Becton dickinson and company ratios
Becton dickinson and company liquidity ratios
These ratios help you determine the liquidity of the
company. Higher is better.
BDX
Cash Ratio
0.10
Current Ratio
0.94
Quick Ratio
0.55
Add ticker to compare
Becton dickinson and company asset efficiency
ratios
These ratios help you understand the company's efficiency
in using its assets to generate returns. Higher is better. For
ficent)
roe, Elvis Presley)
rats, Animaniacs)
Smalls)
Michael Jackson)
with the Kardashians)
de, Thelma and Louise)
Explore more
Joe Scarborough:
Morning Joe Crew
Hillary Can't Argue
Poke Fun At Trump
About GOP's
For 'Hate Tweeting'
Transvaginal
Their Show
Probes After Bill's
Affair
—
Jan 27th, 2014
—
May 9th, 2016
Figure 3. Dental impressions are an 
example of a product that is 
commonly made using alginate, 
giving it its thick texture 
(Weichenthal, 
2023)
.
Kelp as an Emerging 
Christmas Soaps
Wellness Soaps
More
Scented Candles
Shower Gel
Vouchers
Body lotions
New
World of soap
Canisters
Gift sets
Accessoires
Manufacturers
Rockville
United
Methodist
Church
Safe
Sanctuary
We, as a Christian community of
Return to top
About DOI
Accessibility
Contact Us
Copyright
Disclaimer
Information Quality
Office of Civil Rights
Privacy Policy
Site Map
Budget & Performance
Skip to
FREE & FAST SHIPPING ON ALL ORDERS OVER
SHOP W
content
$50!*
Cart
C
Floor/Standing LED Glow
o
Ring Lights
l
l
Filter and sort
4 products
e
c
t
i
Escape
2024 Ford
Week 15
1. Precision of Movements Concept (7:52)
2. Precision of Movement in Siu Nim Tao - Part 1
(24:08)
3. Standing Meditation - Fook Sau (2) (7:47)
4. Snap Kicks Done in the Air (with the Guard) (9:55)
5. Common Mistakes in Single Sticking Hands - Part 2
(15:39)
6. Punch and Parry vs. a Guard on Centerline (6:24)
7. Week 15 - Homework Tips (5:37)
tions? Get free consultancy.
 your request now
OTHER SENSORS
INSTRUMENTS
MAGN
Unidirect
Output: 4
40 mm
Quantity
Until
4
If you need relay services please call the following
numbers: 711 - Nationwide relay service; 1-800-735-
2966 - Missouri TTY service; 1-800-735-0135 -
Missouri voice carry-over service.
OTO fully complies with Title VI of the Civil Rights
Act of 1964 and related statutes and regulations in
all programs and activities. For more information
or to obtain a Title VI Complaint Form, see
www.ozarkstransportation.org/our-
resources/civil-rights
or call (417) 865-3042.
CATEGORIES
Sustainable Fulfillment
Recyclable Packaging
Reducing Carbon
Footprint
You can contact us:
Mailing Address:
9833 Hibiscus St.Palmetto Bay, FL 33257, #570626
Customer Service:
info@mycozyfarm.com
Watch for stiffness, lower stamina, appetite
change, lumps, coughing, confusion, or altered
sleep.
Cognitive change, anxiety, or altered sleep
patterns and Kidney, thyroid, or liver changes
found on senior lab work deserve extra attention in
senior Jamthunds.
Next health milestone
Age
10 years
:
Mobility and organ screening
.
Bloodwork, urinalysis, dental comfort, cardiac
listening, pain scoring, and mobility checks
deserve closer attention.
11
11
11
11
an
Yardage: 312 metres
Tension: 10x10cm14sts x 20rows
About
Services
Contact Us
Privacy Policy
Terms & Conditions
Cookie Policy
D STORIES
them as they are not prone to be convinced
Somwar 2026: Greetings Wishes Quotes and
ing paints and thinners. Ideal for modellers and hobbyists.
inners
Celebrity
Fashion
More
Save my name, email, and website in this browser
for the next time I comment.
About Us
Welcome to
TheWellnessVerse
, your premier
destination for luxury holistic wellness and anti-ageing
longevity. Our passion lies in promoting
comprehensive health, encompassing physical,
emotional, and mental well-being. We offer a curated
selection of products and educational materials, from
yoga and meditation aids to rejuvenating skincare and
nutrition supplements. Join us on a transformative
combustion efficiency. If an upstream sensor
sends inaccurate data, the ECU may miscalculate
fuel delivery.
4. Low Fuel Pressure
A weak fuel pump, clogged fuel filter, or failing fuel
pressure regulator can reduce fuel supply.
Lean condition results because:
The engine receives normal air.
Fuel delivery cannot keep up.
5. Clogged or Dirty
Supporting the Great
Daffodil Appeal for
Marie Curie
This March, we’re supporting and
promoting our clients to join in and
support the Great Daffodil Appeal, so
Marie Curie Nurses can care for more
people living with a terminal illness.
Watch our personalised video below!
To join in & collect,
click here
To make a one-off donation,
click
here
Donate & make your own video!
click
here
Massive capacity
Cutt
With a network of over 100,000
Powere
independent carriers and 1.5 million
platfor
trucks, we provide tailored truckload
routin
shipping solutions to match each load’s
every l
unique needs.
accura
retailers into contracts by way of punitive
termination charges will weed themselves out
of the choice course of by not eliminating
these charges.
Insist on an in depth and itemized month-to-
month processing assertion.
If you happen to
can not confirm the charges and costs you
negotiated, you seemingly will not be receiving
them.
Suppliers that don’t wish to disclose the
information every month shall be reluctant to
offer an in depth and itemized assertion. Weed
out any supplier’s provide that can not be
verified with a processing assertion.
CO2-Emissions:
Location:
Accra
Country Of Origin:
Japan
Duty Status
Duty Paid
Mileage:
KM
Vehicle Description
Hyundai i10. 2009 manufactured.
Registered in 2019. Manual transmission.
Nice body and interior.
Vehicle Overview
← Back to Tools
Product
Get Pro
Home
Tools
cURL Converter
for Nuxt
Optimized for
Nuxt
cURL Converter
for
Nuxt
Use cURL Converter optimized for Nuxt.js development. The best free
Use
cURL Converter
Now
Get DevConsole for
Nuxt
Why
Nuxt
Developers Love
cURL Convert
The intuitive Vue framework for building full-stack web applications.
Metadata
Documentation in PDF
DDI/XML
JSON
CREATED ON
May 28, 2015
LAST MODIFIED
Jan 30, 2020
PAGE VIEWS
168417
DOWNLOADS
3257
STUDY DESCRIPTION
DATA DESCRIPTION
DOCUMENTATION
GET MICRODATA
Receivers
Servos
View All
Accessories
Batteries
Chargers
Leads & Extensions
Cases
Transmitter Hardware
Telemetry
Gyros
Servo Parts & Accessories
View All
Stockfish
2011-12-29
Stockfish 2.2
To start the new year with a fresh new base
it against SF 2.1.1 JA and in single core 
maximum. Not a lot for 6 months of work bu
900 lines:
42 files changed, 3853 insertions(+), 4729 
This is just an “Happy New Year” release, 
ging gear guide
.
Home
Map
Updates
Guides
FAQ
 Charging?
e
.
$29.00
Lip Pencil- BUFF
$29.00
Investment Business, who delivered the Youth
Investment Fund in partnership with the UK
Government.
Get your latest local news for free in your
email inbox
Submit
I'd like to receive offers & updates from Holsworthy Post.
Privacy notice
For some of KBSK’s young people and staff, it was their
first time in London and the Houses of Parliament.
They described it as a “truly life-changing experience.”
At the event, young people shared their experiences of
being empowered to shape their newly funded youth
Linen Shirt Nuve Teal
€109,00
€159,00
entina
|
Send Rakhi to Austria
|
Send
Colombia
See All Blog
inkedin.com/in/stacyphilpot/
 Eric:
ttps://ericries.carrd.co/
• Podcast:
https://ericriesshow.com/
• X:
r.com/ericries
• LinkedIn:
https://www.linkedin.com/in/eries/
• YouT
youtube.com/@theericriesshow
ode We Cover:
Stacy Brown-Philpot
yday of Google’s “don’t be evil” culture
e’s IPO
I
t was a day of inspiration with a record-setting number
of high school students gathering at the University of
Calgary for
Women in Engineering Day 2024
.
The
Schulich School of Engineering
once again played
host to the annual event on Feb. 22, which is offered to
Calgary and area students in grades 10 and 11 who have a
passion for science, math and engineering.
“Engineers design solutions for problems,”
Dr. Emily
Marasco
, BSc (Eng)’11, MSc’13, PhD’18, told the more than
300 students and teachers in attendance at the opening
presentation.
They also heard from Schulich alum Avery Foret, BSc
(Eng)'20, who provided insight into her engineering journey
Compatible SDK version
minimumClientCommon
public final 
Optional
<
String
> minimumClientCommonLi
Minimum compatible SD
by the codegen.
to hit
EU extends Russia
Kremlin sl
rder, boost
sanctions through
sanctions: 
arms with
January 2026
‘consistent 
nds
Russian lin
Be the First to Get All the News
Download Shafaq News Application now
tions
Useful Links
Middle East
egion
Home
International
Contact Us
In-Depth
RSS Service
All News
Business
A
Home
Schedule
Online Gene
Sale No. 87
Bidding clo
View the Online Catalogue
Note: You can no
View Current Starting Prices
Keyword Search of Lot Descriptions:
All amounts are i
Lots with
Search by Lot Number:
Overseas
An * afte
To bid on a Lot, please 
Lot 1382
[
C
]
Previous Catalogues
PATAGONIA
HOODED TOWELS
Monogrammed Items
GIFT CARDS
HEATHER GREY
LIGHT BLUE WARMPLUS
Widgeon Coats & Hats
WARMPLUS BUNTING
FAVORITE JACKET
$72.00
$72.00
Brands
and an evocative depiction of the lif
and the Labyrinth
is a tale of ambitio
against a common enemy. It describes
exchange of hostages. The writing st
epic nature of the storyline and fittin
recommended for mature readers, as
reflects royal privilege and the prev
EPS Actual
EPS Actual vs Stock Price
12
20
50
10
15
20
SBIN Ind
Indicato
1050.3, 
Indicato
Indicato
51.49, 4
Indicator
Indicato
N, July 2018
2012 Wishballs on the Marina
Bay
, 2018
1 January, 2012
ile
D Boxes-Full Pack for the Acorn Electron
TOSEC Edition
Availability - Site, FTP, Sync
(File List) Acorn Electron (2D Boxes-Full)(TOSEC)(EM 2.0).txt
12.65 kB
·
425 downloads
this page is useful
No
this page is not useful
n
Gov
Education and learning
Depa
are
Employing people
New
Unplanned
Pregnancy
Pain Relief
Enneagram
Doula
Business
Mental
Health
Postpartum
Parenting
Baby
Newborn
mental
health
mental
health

- [PROBLEM DETAILS]: If a line in the data holds the string "video", copy that line.

- [TASK SOLUTION]:
Watch our personalised video below!
Donate & make your own video!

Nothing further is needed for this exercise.